__Records shown__:
-- Opening Marker --

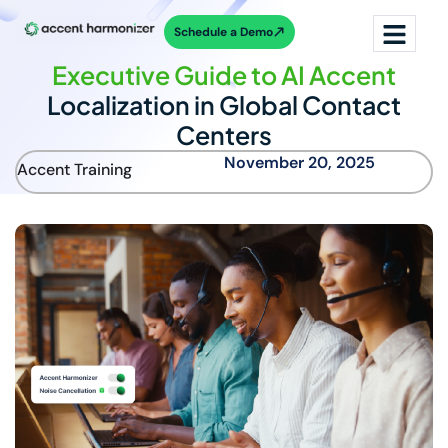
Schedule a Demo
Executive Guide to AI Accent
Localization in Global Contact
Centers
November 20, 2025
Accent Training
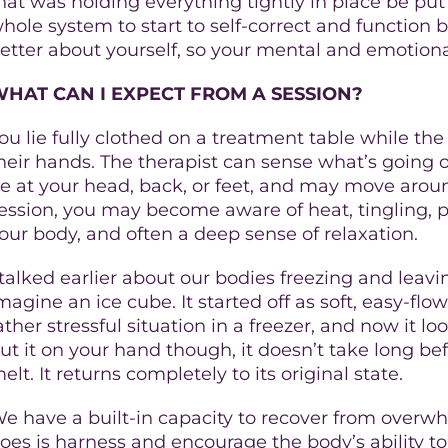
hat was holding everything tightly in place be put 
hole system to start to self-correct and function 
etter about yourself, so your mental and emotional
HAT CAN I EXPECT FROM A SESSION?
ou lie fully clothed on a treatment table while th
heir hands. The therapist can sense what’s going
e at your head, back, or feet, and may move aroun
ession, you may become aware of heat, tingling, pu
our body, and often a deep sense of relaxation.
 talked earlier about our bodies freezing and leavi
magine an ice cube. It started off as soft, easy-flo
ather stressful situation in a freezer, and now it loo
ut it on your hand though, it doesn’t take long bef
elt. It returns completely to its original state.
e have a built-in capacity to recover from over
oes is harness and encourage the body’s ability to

-- Closing Marker --

__Your goal__:
Every word of the data should be reproduced exactly; please omit any pictures.

__Written response__:
Schedule a Demo
Executive Guide to AI Accent
Localization in Global Contact
Centers
November 20, 2025
Accent Training
hat was holding everything tightly in place be put 
hole system to start to self-correct and function 
etter about yourself, so your mental and emotional
HAT CAN I EXPECT FROM A SESSION?
ou lie fully clothed on a treatment table while th
heir hands. The therapist can sense what’s going
e at your head, back, or feet, and may move aroun
ession, you may become aware of heat, tingling, pu
our body, and often a deep sense of relaxation.
 talked earlier about our bodies freezing and leavi
magine an ice cube. It started off as soft, easy-flo
ather stressful situation in a freezer, and now it loo
ut it on your hand though, it doesn’t take long bef
elt. It returns completely to its original state.
e have a built-in capacity to recover from over
oes is harness and encourage the body’s ability to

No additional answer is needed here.